Research company Gartner has warned record companies that they will hurt only themselves by pursuing Napster, the music sharing website.
San Francisco-based District Judge Marilyn Patel last Wednesday issued a preliminary injunction against Napster, and in favour of the Recording Industry Association of America (RIAA) which sued Napster earlier this year for alleged copyright piracy.
Napster executives said that complying with Judge Patel's injunction would mean that they would have to close the service down, because it cannot filter copyrighted material from that in the public domain.
However, late on Friday a panel of two appeal judges granted Napster a stay of execution, allowing it to remain in business at least until its appeal is heard, probably in September.
Robert Labatt, research director for Gartner's ebusiness services, said: "The record industry faces the real threat of alienating the very audience they are trying to sell to.

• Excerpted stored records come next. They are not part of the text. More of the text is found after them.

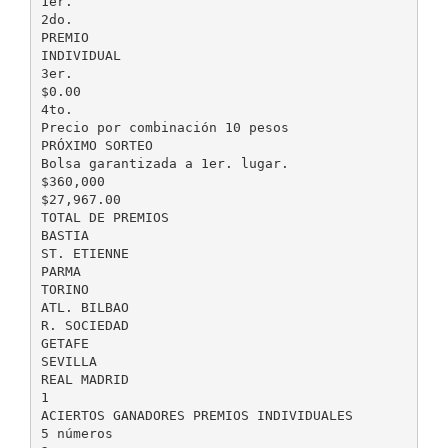
1er.
2do.
PREMIO
INDIVIDUAL
3er.
$0.00
4to.
Precio por combinación 10 pesos
PRÓXIMO SORTEO
Bolsa garantizada a 1er. lugar.
$360,000
$27,967.00
TOTAL DE PREMIOS
BASTIA
ST. ETIENNE
PARMA
TORINO
ATL. BILBAO
R. SOCIEDAD
GETAFE
SEVILLA
REAL MADRID
1
ACIERTOS GANADORES PREMIOS INDIVIDUALES
5 números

Napster technology is all about the shift in power from the recording industry to the consumer."
Stephen Bradley, another Gartner analyst, said: "There is no doubt that users are illegally copying music, but the record companies should be careful about what they ask for."
Bradley said record companies' "short-sighted desire" to shut down the popular Napster music site will make it nearly impossible for the industry to control the online trading of music.
With Napster potentially shut down, the record companies have no one to negotiate with as distributed trading architectures such as Gnutella have no management team, facilities or place of business, he said.
"The smartest thing the RIAA could do right now would be to temporarily stay the injunction themselves. They have finally been given a huge hammer. Now they should hold on to it, but not use it yet," Bradley added.
"The RIAA will never be in a better position than right now to drive meaningful negotiations. If they follow through with the injunction, the music downloading community will immediately move to far more anarchistic alternatives. The RIAA will have lost its leverage, but not its fundamental challenge."
At the same time, new research shows that the Napster client actually generated more data downloads than the Netscape Navigator web browser between Wednesday and Friday last week.
Users rushed to swap MP3 music files before the site threatened close down.
Research published today by internet home use monitoring firm Net Value said that Napster was responsible for more data being downloaded than Netscape Navigator and was only "a little behind" rival browser Microsoft Internet Explorer.